2

I have input.txt

abcd
abcg

To select lines beginning with 'a' and ending with 'g' I write:

cat input.txt | awk '/^a/' | awk '/g$/{print $0}'

How can I combine the regular expressions ^a and g$ to be able to use only one instance of awk?

Viesturs
  • 943
  • 3
  • 12
  • 16

3 Answers3

4

Just use a single regex that matches both start and finish:

awk '/^a.*g$/' input.txt

Or, if you really want to use two, you can combine them with &&:

awk '/^a/ && /g$/' input.txt
terdon
  • 242,166
  • Is .* a combination of . and * or is it a separate operator? – Viesturs Sep 22 '22 at 15:32
  • 1
    It is a combination of . (any character) and the modifier * which means "0 or more times", so it means "match absolutely anything, including nothing at all". – terdon Sep 22 '22 at 15:38
  • 1
    Note that anything is not the same thing as any sequence of characters. For instance, in a UTF-8 locale and on a GNU system, both don't give the same outcome on the output of printf 'appliqu\351ing\n' (appliquéing encoded in ISO8859-1) for instance. – Stéphane Chazelas Sep 22 '22 at 15:54
  • Sigh. I will never understand this sort of thing. You're absolutely right, @StéphaneChazelas, printf 'appliqu\351ing\n' | awk '/^a.*g$/' returns nothing while printf 'appliqu\351ing\n' | awk '/^a/ && /g$/' works on my Arch system, although at least printf 'appliqu\351ing\n' | perl -ne 'print if /^a.*g$/' and printf 'appliqu\351ing\n' | perl -ne 'print if /^a/ && /g$/' both work. I take it that . doesn't match \351 for some reason? – terdon Sep 22 '22 at 16:00
  • \351 cannot be decoded into a character in UTF-8, so it's not matched by .. With perl, you need -C or -Mopen=locale to decode input as text. – Stéphane Chazelas Sep 22 '22 at 16:05
  • The real question should be: Why are lines with invalid character allowed in your text file ? @StéphaneChazelas – QuartzCristal Sep 22 '22 at 21:58
  • Any of -C0 or -C or -C127 or -Mopen=locale will match appliquéing encoded in ISO8859-1 using .*. So, it will get printed. @StéphaneChazelas – QuartzCristal Sep 22 '22 at 22:11
  • On my system, with perl 5.36.0, printf 'appliqu\351ing\n' | perl -ne 'print if /^a.*g$/' is printed, with no extra options. – terdon Sep 23 '22 at 08:49
  • But that's not decoded as text, so it's only valid in single-byte locales and only because your pattern has no non-ASCII characters. For instance perl -ne 'print if /^..$/' would print a line containing ê in a locale using UTF-8. With -C/-Mopen=locale, @QuartzCristal with -w, you'd get errors on that \351 bytes, and without it with -Mopen=locale would be decoded into something like the 4 character \xE9 string. In any case POSIXly, the behaviour of awk/grep on non-text is unspecified. I was just pointing out that the two approaches were not strictly equivalent. – Stéphane Chazelas Sep 23 '22 at 12:17
  • Also beware there are some locales where the charset has characters whose multibyte encoding ends in the same encoding as that of g, so printf 'appliqu\351ing\n' | perl -ne 'print if /^a.*g$/' could match on lines that end in those characters. – Stéphane Chazelas Sep 23 '22 at 12:19
2

No need for awk, just grep:

grep "^a.*g$" input.txt
1

To make the answer as generic as possible using , here is an alternate way to perform the desired action, where string is passed as from the command line.

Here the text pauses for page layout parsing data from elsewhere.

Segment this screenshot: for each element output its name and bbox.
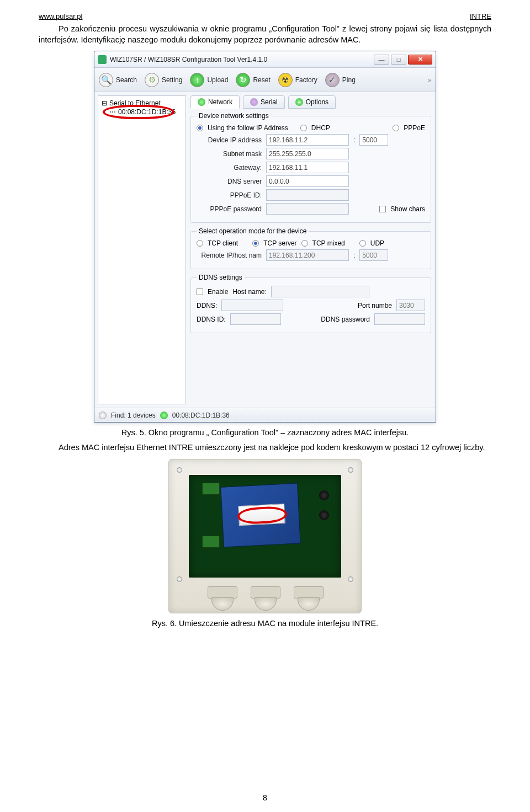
group1-title: Device network settings [197,112,271,120]
statusbar: Find: 1 devices 00:08:DC:1D:1B:36 [94,408,436,422]
tab-options-label: Options [306,98,328,106]
ip-label: Device IP address [197,136,262,144]
serial-icon [250,98,258,106]
app-icon [98,55,107,64]
radio-tcp-server[interactable] [252,240,259,247]
device-tree[interactable]: ⊟ Serial to Ethernet ⋯ 00:08:DC:1D:1B:36 [98,95,186,404]
radio-follow-ip-label: Using the follow IP Address [208,124,288,132]
tab-network[interactable]: Network [190,95,240,109]
ping-icon: ✓ [325,73,340,87]
chevron-right-icon[interactable]: » [428,77,431,83]
host-field[interactable] [271,286,369,297]
capacitor-icon [319,490,329,500]
colon: : [353,136,355,144]
titlebar: WIZ107SR / WIZ108SR Configuration Tool V… [94,51,436,68]
portnum-field[interactable] [396,300,425,311]
tree-collapse-icon[interactable]: ⊟ [102,99,107,107]
port-field[interactable] [359,134,388,146]
mask-field[interactable] [266,148,349,159]
tree-mac-label: 00:08:DC:1D:1B:36 [118,108,176,116]
radio-pppoe-label: PPPoE [404,124,425,132]
status-mac: 00:08:DC:1D:1B:36 [172,412,230,419]
network-icon [198,98,205,106]
ddns-settings-group: DDNS settings Enable Host name: DDNS: Po… [190,274,431,333]
pppoepw-label: PPPoE password [197,205,262,213]
radio-tcp-client[interactable] [197,240,203,247]
tcp-server-label: TCP server [263,239,296,247]
paragraph-1: Po zakończeniu procesu wyszukiwania w ok… [39,24,491,45]
search-icon: 🔍 [99,73,113,87]
search-label: Search [116,76,137,84]
options-icon: + [295,98,303,106]
host-label: Host name: [232,288,266,296]
upload-label: Upload [207,76,228,84]
dns-label: DNS server [197,178,262,185]
tab-network-label: Network [208,98,232,106]
remote-field[interactable] [266,249,349,261]
ddns-label: DDNS: [197,302,217,309]
udp-label: UDP [370,239,384,247]
factory-button[interactable]: ☢ Factory [278,73,317,87]
pppoeid-field[interactable] [266,189,349,201]
ddns-enable-label: Enable [208,288,228,296]
reset-button[interactable]: ↻ Reset [236,73,270,87]
ddns-enable-checkbox[interactable] [197,289,203,295]
radio-udp[interactable] [359,240,366,247]
minimize-button[interactable]: — [374,55,389,65]
tab-serial[interactable]: Serial [243,95,285,109]
group2-title: Select operation mode for the device [197,227,309,235]
window-title: WIZ107SR / WIZ108SR Configuration Tool V… [110,56,372,63]
pppoeid-label: PPPoE ID: [197,191,262,199]
portnum-label: Port numbe [358,302,392,309]
operation-mode-group: Select operation mode for the device TCP… [190,227,431,269]
ddns-field[interactable] [221,300,283,311]
terminal-block [202,536,220,548]
radio-tcp-mixed[interactable] [301,240,308,247]
maximize-button[interactable]: □ [391,55,406,65]
close-button[interactable]: ✕ [408,55,432,65]
tab-serial-label: Serial [261,98,278,106]
search-button[interactable]: 🔍 Search [99,73,137,87]
ddnsid-label: DDNS ID: [197,316,226,323]
ip-field[interactable] [266,134,349,146]
paragraph-2: Adres MAC interfejsu Ethernet INTRE umie… [39,442,491,453]
factory-icon: ☢ [278,73,293,87]
mask-label: Subnet mask [197,150,262,158]
ping-button[interactable]: ✓ Ping [325,73,356,87]
tcp-client-label: TCP client [208,239,238,247]
figure-6-caption: Rys. 6. Umieszczenie adresu MAC na modul… [39,619,491,628]
pppoepw-field[interactable] [266,203,349,215]
ddnsid-field[interactable] [230,313,281,325]
upload-button[interactable]: ↑ Upload [190,73,228,87]
upload-icon: ↑ [190,73,204,87]
header-right: INTRE [470,12,491,20]
ping-label: Ping [342,76,356,84]
reset-label: Reset [253,76,270,84]
showchars-label: Show chars [390,205,425,213]
tree-mac-node[interactable]: ⋯ 00:08:DC:1D:1B:36 [109,108,182,116]
factory-label: Factory [295,76,317,84]
screw-icon [177,576,182,582]
status-find: Find: 1 devices [111,412,156,419]
remote-port-field[interactable] [359,249,388,261]
tcp-mixed-label: TCP mixed [312,239,345,247]
ddnspw-label: DDNS password [321,316,370,323]
radio-dhcp[interactable] [300,125,307,131]
screw-icon [348,467,353,473]
dns-field[interactable] [266,175,349,187]
ddnspw-field[interactable] [374,313,425,325]
tree-root[interactable]: ⊟ Serial to Ethernet [102,99,182,107]
tree-root-label: Serial to Ethernet [109,99,161,107]
hardware-photo [168,459,362,613]
showchars-checkbox[interactable] [379,206,386,212]
colon2: : [353,252,355,259]
gear-icon: ⚙ [145,73,159,87]
tab-options[interactable]: + Options [288,95,336,109]
status-ok-icon [160,412,168,419]
setting-label: Setting [162,76,182,84]
gw-field[interactable] [266,162,349,173]
radio-follow-ip[interactable] [197,125,203,131]
cable-gland [208,586,237,611]
radio-pppoe[interactable] [393,125,399,131]
setting-button[interactable]: ⚙ Setting [145,73,182,87]
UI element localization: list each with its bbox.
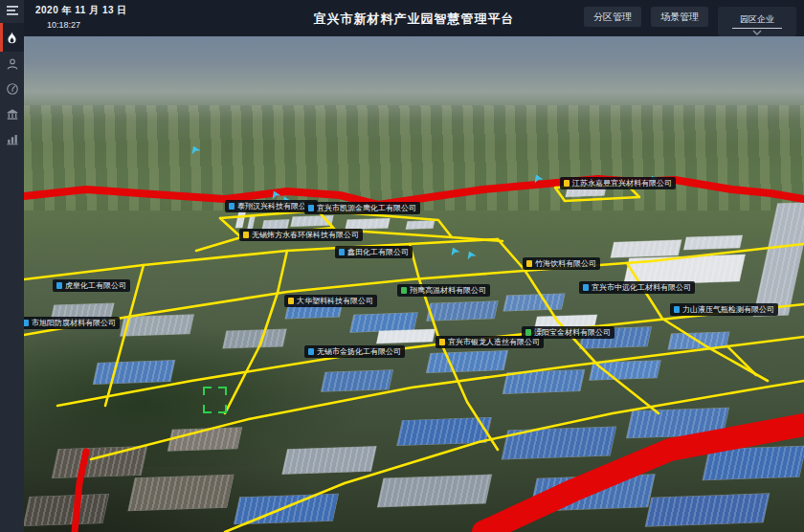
sidebar-item-enterprises[interactable] <box>0 101 24 126</box>
company-icon <box>24 320 29 326</box>
company-name: 鑫田化工有限公司 <box>347 246 409 258</box>
sidebar-item-statistics[interactable] <box>0 126 24 151</box>
company-label[interactable]: 鑫田化工有限公司 <box>335 246 413 258</box>
person-icon <box>6 57 19 71</box>
road-yellow <box>57 304 804 406</box>
company-label[interactable]: 无锡炜方永春环保科技有限公司 <box>239 229 363 241</box>
company-name: 力山液压气瓶检测有限公司 <box>682 303 774 316</box>
company-icon <box>674 306 680 313</box>
company-name: 宜兴市银龙人造丝有限公司 <box>448 336 540 348</box>
sidebar-item-personnel[interactable] <box>0 52 24 77</box>
map-3d-view[interactable]: 泰翔汉兴科技有限公司宜兴市凯源金鹰化工有限公司无锡炜方永春环保科技有限公司江苏永… <box>24 36 804 532</box>
company-name: 大华塑料科技有限公司 <box>297 295 373 307</box>
chevron-down-icon <box>752 30 762 35</box>
company-icon <box>439 339 445 345</box>
company-icon <box>56 282 62 289</box>
company-name: 宜兴市凯源金鹰化工有限公司 <box>317 202 416 214</box>
scene-management-button[interactable]: 场景管理 <box>651 7 708 27</box>
company-icon <box>308 205 314 211</box>
dropdown-label: 园区企业 <box>732 13 782 29</box>
company-label[interactable]: 宜兴市凯源金鹰化工有限公司 <box>304 202 420 214</box>
company-label[interactable]: 市旭阳防腐材料有限公司 <box>24 317 120 329</box>
company-name: 无锡市金扬化工有限公司 <box>317 345 401 358</box>
road-yellow <box>225 251 287 413</box>
company-icon <box>243 232 249 238</box>
company-icon <box>525 329 531 336</box>
company-name: 竹海饮料有限公司 <box>535 257 596 270</box>
company-label[interactable]: 力山液压气瓶检测有限公司 <box>670 303 778 316</box>
flame-icon <box>6 31 18 45</box>
company-label[interactable]: 大华塑料科技有限公司 <box>284 295 377 307</box>
factory-icon <box>6 107 19 121</box>
park-enterprise-dropdown[interactable]: 园区企业 <box>718 7 796 36</box>
road-yellow <box>24 239 498 279</box>
company-name: 虎皇化工有限公司 <box>65 279 126 292</box>
company-icon <box>339 249 345 255</box>
company-icon <box>288 298 294 304</box>
sidebar-item-fire-monitor[interactable] <box>0 23 24 52</box>
bar-chart-icon <box>6 132 19 145</box>
hamburger-icon <box>6 5 19 16</box>
company-label[interactable]: 翔鹰高温材料有限公司 <box>397 284 490 297</box>
company-label[interactable]: 宜兴市中远化工材料有限公司 <box>579 281 695 294</box>
company-name: 泰翔汉兴科技有限公司 <box>237 200 314 212</box>
smart-park-platform: 2020 年 11 月 13 日 10:18:27 宜兴市新材料产业园智慧管理平… <box>0 0 804 532</box>
company-name: 无锡炜方永春环保科技有限公司 <box>252 229 359 241</box>
company-icon <box>526 260 532 267</box>
company-name: 宜兴市中远化工材料有限公司 <box>592 281 691 294</box>
company-icon <box>583 284 589 291</box>
company-label[interactable]: 虎皇化工有限公司 <box>53 279 130 292</box>
company-label[interactable]: 江苏永嘉昱宜兴材料有限公司 <box>560 177 676 189</box>
company-name: 溧阳宝金材料有限公司 <box>534 326 611 339</box>
sidebar <box>0 0 24 532</box>
company-label[interactable]: 宜兴市银龙人造丝有限公司 <box>436 336 544 348</box>
road-yellow <box>196 237 241 251</box>
selection-box <box>203 387 227 413</box>
gauge-icon <box>6 82 19 96</box>
company-name: 翔鹰高温材料有限公司 <box>410 284 486 297</box>
company-name: 市旭阳防腐材料有限公司 <box>32 317 116 329</box>
company-icon <box>401 287 407 294</box>
company-label[interactable]: 无锡市金扬化工有限公司 <box>304 345 405 358</box>
hamburger-menu-button[interactable] <box>0 0 24 21</box>
highway-red <box>24 179 804 205</box>
company-label[interactable]: 竹海饮料有限公司 <box>523 257 600 270</box>
company-icon <box>308 348 314 355</box>
company-name: 江苏永嘉昱宜兴材料有限公司 <box>572 177 672 189</box>
highway-red <box>75 452 86 532</box>
company-icon <box>229 203 234 210</box>
zone-management-button[interactable]: 分区管理 <box>584 7 641 27</box>
sidebar-item-monitoring[interactable] <box>0 77 24 101</box>
top-header: 2020 年 11 月 13 日 10:18:27 宜兴市新材料产业园智慧管理平… <box>24 0 804 36</box>
highway-red <box>483 425 804 532</box>
header-actions: 分区管理 场景管理 园区企业 <box>584 7 796 36</box>
company-icon <box>564 180 570 187</box>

Demonstration test data is embedded in this example.

Using the script

#!/bin/sh

sSTRT="${1}" sEND="${2}"

echo "John Wells John Wayne Robert Wayne" | awk -v sTrt="^${sSTRT}" -v sEnd="${sEND}$" ' $0 ~ sTrt && $0 ~ sEnd '

and executing the command

script "John" "Wayne"

the output is

John Wayne

with other lines ignored.

Special note: the "^" abd "$" must be passed literally as part of the awk variables.